◆ **Exercise brief**: Where in the data below does the word "sondern" appear? Copy each line that holds it.

◆ **Data shown**:
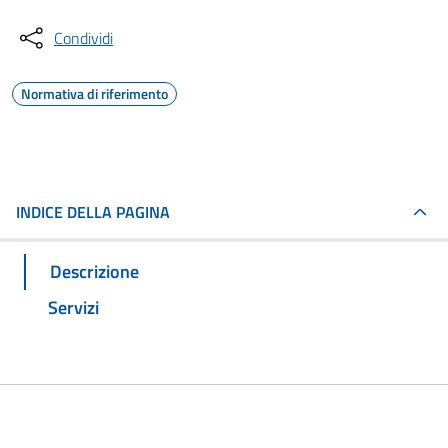
Condividi
Normativa di riferimento
INDICE DELLA PAGINA
Descrizione
Servizi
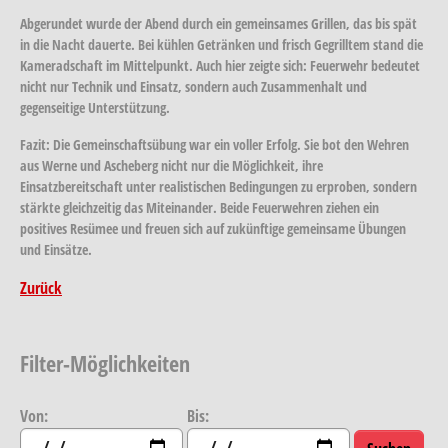
Abgerundet wurde der Abend durch ein gemeinsames Grillen, das bis spät
in die Nacht dauerte. Bei kühlen Getränken und frisch Gegrilltem stand die
Kameradschaft im Mittelpunkt. Auch hier zeigte sich: Feuerwehr bedeutet
nicht nur Technik und Einsatz, sondern auch Zusammenhalt und
gegenseitige Unterstützung.
Fazit:
Die Gemeinschaftsübung war ein voller Erfolg. Sie bot den Wehren
aus Werne und Ascheberg nicht nur die Möglichkeit, ihre
Einsatzbereitschaft unter realistischen Bedingungen zu erproben, sondern
stärkte gleichzeitig das Miteinander. Beide Feuerwehren ziehen ein
positives Resümee und freuen sich auf zukünftige gemeinsame Übungen
und Einsätze.
Zurück
Filter-Möglichkeiten
Von:
Bis:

◆ **Result**:
nicht nur Technik und Einsatz, sondern auch Zusammenhalt und
Einsatzbereitschaft unter realistischen Bedingungen zu erproben, sondern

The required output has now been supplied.